## [TASK BRIEF]
Take the lines below from the one with "Podobné produkty" through the one with "2023年05月(1)" and retype them exactly. Include nothing else, and no pictures.

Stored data
------------------------------------------------

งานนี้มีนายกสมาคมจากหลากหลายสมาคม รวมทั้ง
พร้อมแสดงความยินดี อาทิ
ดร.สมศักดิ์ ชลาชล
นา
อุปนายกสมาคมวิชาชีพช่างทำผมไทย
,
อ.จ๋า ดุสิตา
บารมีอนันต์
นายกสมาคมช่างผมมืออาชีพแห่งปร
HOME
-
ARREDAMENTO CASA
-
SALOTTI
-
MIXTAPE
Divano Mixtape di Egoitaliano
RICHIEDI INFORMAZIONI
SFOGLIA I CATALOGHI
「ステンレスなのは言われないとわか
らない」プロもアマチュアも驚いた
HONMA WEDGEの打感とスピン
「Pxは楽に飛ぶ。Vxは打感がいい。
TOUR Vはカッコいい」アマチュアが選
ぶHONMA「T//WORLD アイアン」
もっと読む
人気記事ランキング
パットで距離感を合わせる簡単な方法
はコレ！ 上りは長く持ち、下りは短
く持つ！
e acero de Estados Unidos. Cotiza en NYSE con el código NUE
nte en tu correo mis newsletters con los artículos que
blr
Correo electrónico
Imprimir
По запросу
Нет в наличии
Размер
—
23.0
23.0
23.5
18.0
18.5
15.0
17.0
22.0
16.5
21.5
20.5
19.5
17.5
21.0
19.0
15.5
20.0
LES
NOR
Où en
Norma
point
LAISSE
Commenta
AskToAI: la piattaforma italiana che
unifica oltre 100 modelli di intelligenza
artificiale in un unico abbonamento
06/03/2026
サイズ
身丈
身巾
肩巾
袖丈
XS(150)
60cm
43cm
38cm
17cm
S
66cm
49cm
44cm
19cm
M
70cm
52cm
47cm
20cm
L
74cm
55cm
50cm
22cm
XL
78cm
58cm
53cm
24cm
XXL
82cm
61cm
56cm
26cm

------------------------------------------------

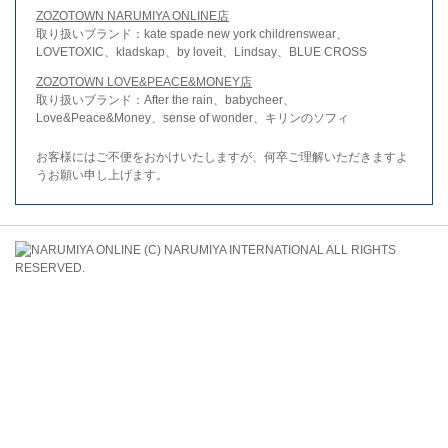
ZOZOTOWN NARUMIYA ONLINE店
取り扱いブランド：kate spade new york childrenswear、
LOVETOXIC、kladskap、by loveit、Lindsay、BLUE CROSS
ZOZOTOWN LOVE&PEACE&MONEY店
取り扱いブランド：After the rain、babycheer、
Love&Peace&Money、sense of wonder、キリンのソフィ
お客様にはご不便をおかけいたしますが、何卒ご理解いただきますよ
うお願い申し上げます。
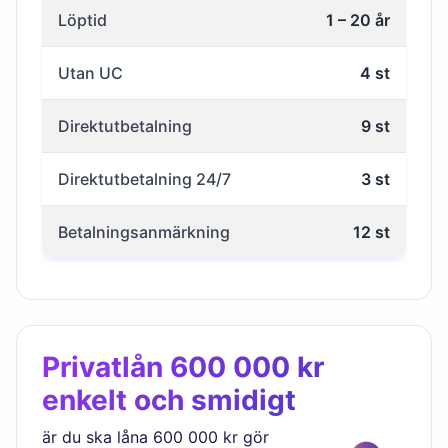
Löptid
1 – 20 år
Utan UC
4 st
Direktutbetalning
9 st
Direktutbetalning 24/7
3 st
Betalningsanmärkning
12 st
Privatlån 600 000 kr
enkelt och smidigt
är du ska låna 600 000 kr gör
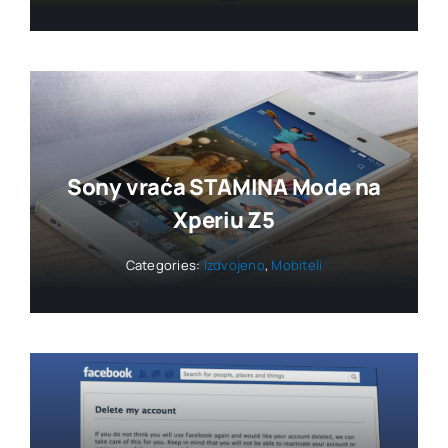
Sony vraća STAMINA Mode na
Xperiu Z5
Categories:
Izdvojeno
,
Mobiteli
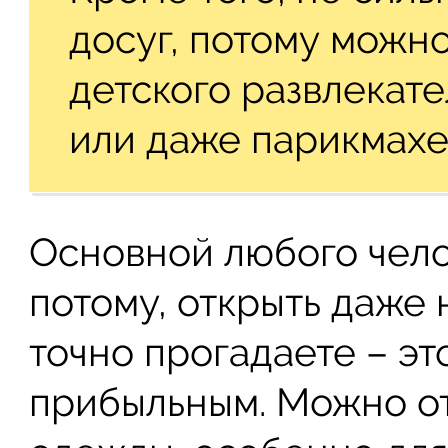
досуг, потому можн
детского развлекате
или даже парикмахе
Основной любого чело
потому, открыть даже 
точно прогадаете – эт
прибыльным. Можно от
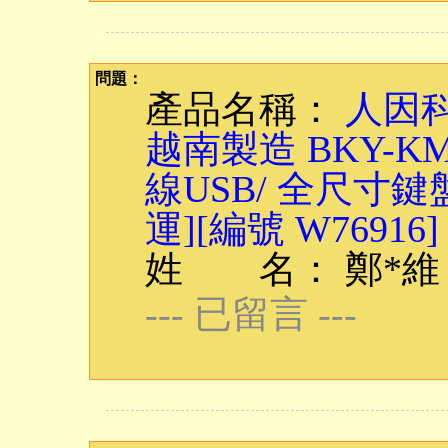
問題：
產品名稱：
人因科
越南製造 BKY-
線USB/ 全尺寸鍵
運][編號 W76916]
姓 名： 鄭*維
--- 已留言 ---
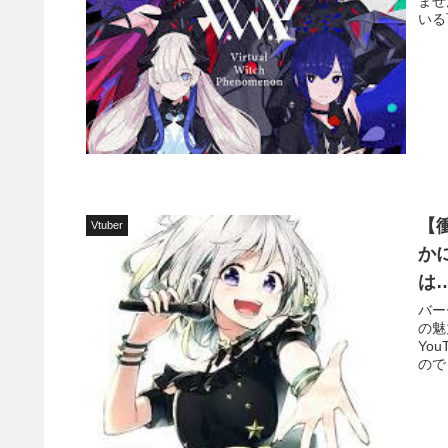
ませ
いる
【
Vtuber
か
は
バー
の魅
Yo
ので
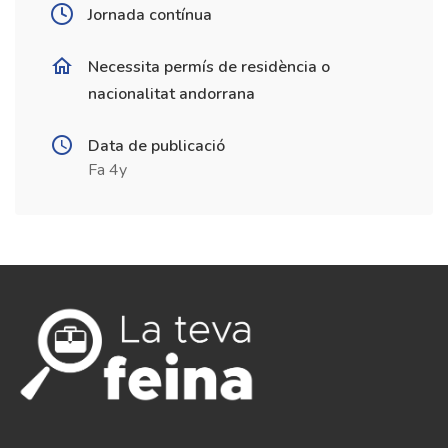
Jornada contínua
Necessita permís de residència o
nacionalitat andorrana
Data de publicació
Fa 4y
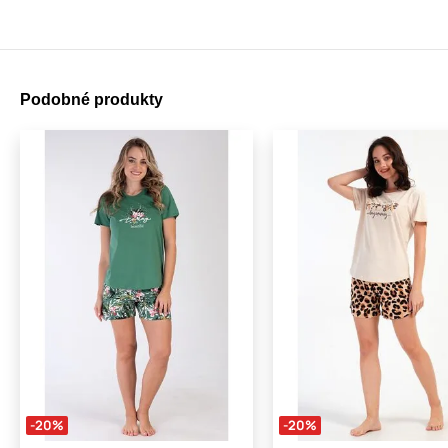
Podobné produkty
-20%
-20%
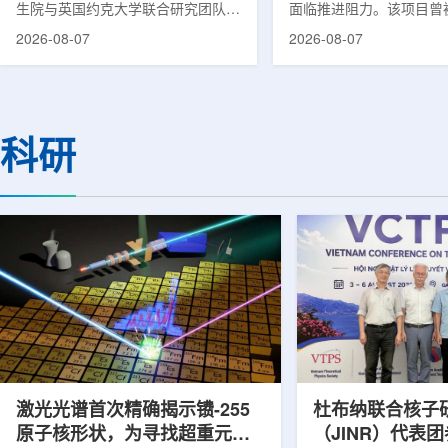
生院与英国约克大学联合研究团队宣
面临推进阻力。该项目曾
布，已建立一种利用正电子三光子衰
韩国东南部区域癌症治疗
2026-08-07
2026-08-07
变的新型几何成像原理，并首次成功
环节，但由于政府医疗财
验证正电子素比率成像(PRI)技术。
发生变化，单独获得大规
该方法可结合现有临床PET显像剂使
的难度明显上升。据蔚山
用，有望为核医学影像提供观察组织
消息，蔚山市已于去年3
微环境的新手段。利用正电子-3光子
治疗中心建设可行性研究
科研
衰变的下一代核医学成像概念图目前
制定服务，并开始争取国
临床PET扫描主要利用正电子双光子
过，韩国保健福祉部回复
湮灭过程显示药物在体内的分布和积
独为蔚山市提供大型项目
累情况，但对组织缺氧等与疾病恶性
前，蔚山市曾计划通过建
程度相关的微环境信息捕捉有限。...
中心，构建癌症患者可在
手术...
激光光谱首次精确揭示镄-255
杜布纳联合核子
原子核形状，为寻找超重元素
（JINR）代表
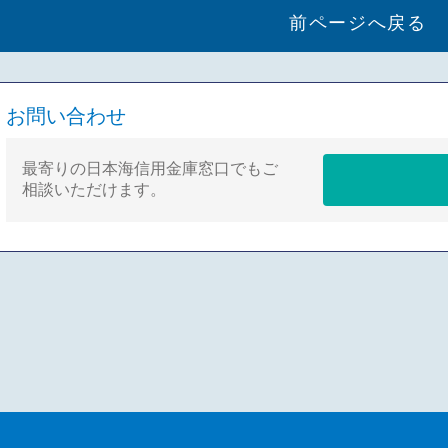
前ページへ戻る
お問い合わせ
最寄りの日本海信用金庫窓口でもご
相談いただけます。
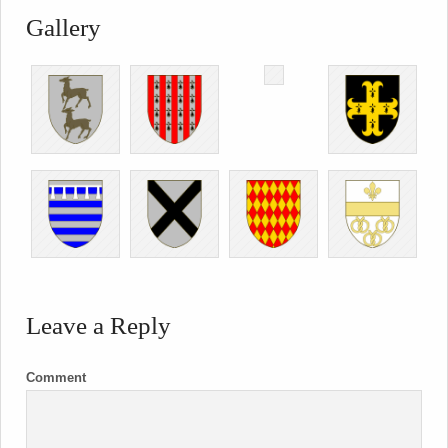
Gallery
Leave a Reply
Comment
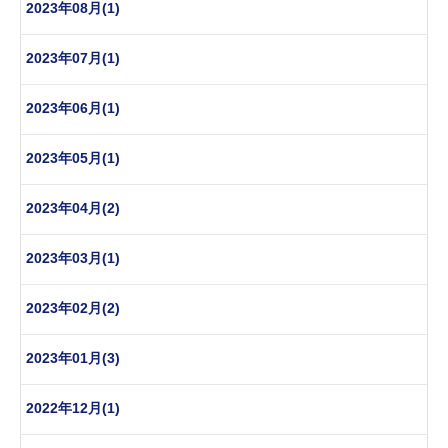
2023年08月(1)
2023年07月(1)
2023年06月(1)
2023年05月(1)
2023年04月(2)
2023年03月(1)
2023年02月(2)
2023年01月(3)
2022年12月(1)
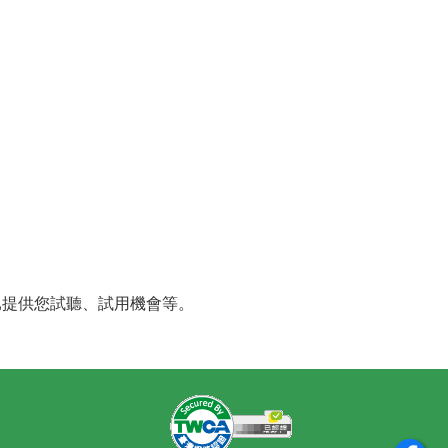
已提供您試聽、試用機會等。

------------------------------------------------

## [RESPONSE FOR THIS EXERCISE]
Podobné produkty
-20%
-20%
生院与英国约克大学联合研究团队宣
面临推进阻力。该项目曾
布，已建立一种利用正电子三光子衰
韩国东南部区域癌症治疗
2026-08-07
2026-08-07
变的新型几何成像原理，并首次成功
环节，但由于政府医疗财
验证正电子素比率成像(PRI)技术。
发生变化，单独获得大规
该方法可结合现有临床PET显像剂使
的难度明显上升。据蔚山
用，有望为核医学影像提供观察组织
消息，蔚山市已于去年3
微环境的新手段。利用正电子-3光子
治疗中心建设可行性研究
科研
衰变的下一代核医学成像概念图目前
制定服务，并开始争取国
临床PET扫描主要利用正电子双光子
过，韩国保健福祉部回复
湮灭过程显示药物在体内的分布和积
独为蔚山市提供大型项目
累情况，但对组织缺氧等与疾病恶性
前，蔚山市曾计划通过建
程度相关的微环境信息捕捉有限。...
中心，构建癌症患者可在
手术...
激光光谱首次精确揭示镄-255
杜布纳联合核子
原子核形状，为寻找超重元素
（JINR）代表
前ページへ戻る
お問い合わせ
最寄りの日本海信用金庫窓口でもご
相談いただけます。
Gallery
Leave a Reply
Comment
2023年08月(1)
2023年07月(1)
2023年06月(1)
2023年05月(1)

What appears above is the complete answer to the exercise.